Austie Rollinson is the Sr. Director of Putter R&D for Scotty Cameron/Titleist at Acushnet Company, a position that he has held since January 2022. Previously, he was Chief Designer for the Odyssey putter brand at Callaway Golf Company. Rollinson worked at Callaway since graduating college in 1991, and as head designer for the Odyssey brand since 1997. He has designed custom putters for Phil Mickelson and Ernie Els. After the Professional Golf Association banned anchor putters in 2012, Rollinson led the team at Oddysey that designed an arm lock putter to lock against a golfer's forearm.

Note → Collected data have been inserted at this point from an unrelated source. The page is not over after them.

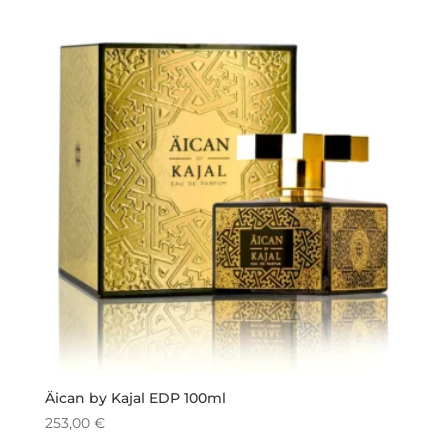
originale
attuale
era:
è:
129,00 €.
100,00 €.
Äican by Kajal EDP 100ml
253,00
€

His name appears on more than 300 patents related to the design of golf equipment.

==Early life and education==

Rollinson gained his interest in golf from his father and grandfather. In 1986, Rollinson graduated from Morristown-Beard School in Morristown, New Jersey. During his senior year, his golf team won the New Jersey State Championship. After high school, Rollinson completed his bachelor's degree in physics at the University of Richmond in Richmond, Virginia in 1990. While studying science, he took elective courses in art and music. In 1990, Rollinson sent a letter to Ely Callaway, Jr., the founder of Callaway Golf, expressing an interest in working at the company. The letter led to an interview in which Callaway hired him as a golf club designer.

==Golf club design==

In an interview with Links Magazine, Rollinson noted that the rules of golf make it easier to support design innovation for putters than for other golf clubs. He noted, "The rules of what you can do in designing a putter are so much more open than with woods and irons. There’s much more freedom in terms of the shape. It’s all over the map.” Rollinson also described in the interview that he designs putters to fit how golfers perceive contrasts. He stated, “The eye uses contrast to pick out edges of objects. ... The eye has a really good ability to pick out lines that are perpendicular and it wants to form a perfect right angle. It’s like when the eye sees a picture that’s crooked.” Thus, Rollinson designed lateral contrasts in putters to match this perceptive process.

Rollnson has a talent for rapidly designing putters for players on the PGA Tour, including when they face trouble with using one during a tournament. He noted in a profile on golf.com, "I always love the Friday afternoon fire drill." When Phil Mickelson showed an interest to try out the Sabertooth belly putter used by Keegan Bradley, Rollinson made him a new putter over a weekend.

==Family==

Rollinson lives in Solana Beach, California with his wife Sally. They have three children.